## Bloom Filters

### Setup

In this Colab, we need to install a [bloom_filter](https://github.com/hiway/python-bloom-filter), a Python library which offers an implementation of Bloom filters.  Run the cell below!

In [1]:
!pip install bloom_filter

Collecting bloom_filter
  Downloading bloom_filter-1.3.3-py3-none-any.whl (8.1 kB)
Installing collected packages: bloom-filter
Successfully installed bloom-filter-1.3.3


### Data Loading

From the NLTK (Natural Language ToolKit) library, we import a large list of English dictionary words, commonly used by the very first spell-checking programs in Unix-like operating systems.

In [1]:
import nltk
nltk.download('words')

from nltk.corpus import words
word_list = words.words()
print(f'Dictionary length: {len(word_list)}')
print(word_list[:15])

Dictionary length: 236736
['A', 'a', 'aa', 'aal', 'aalii', 'aam', 'Aani', 'aardvark', 'aardwolf', 'Aaron', 'Aaronic', 'Aaronical', 'Aaronite', 'Aaronitic', 'Aaru']


[nltk_data] Downloading package words to /Users/mohamed/nltk_data...
[nltk_data]   Package words is already up-to-date!


Then we load another dataset from the NLTK Corpora collection: ```movie_reviews```.

The movie reviews are categorized between *positive* and *negative*, so we construct a list of words (usually called **bag of words**) for each category.

In [2]:
from nltk.corpus import movie_reviews
nltk.download('movie_reviews')

neg_reviews = []
pos_reviews = []

for fileid in movie_reviews.fileids('neg'):
  neg_reviews.extend(movie_reviews.words(fileid))
for fileid in movie_reviews.fileids('pos'):
  pos_reviews.extend(movie_reviews.words(fileid))

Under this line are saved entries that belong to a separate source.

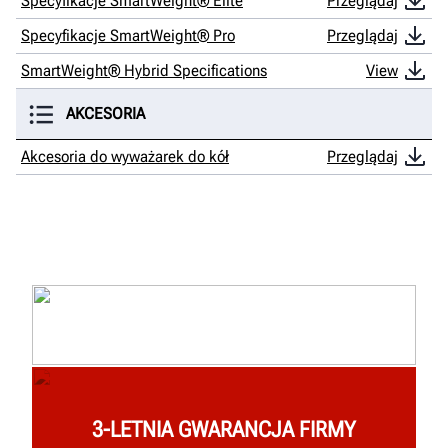
Specyfikacje SmartWeight® Elite
Przeglądaj
Specyfikacje SmartWeight® Pro
Przeglądaj
SmartWeight® Hybrid Specifications
View
AKCESORIA
Akcesoria do wyważarek do kół
Przeglądaj
3-LETNIA GWARANCJA FIRMY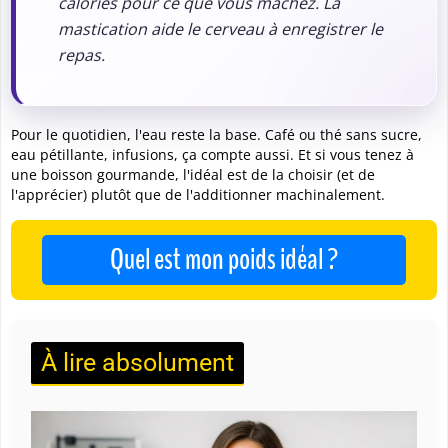
mastication aide le cerveau à enregistrer le
repas.
Pour le quotidien, l'eau reste la base. Café ou thé sans sucre,
eau pétillante, infusions, ça compte aussi. Et si vous tenez à
une boisson gourmande, l'idéal est de la
choisir
(et de
l'apprécier) plutôt que de l'additionner machinalement.
Quel est mon poids idéal ?
À lire absolument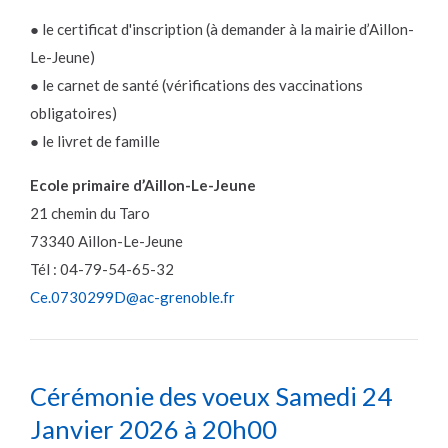
● le certificat d'inscription (à demander à la mairie d’Aillon-
Le-Jeune)
● le carnet de santé (vérifications des vaccinations
obligatoires)
● le livret de famille
Ecole primaire d’Aillon-Le-Jeune
21 chemin du Taro
73340 Aillon-Le-Jeune
Tél : 04-79-54-65-32
Ce.0730299D@ac-grenoble.fr
Cérémonie des voeux Samedi 24
Janvier 2026 à 20h00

[nltk_data] Downloading package movie_reviews to
[nltk_data]     /Users/mohamed/nltk_data...
[nltk_data]   Package movie_reviews is already up-to-date!


### Your task

In this Colab, you will develop a very simplistic spell-checker.  By no means you should think of using it for a real-world use case, but it is an interesting exercise to highlight the strenghts and weaknesses of Bloom Filters!

In [3]:
from bloom_filter import BloomFilter

word_filter = BloomFilter(max_elements=236736)

for word in word_list:
  word_filter.add(word)

word_set = set(word_list)

If you executed the cell above, you now have 3 different variables in your scope:

1.   ```word_list```, a Python list containing the English dictionary (in case insensitive order)
2.   ```word_filter```, a Bloom filter where we have already added all the words in the English dictionary
3.   ```word_set```, a [Python set](https://docs.python.org/3.6/library/stdtypes.html#set-types-set-frozenset) built from the same list of words in the English dictionary

Let's inspect the size of each datastructure using the [getsizeof()](https://docs.python.org/3/library/sys.html#sys.getsizeof) method!



In [5]:
from sys import getsizeof

print(f'Size of word_list (in bytes): {getsizeof(word_list)}')
print(f'Size of word_list (in bytes): {getsizeof(word_filter)}')
print(f'Size of word_list (in bytes): {getsizeof(word_set)}')

# YOUR CODE HERE


Size of word_list (in bytes): 2115944
Size of word_list (in bytes): 48
Size of word_list (in bytes): 8388824


You should have noticed how efficient is the Bloom filter in terms of memory footprint!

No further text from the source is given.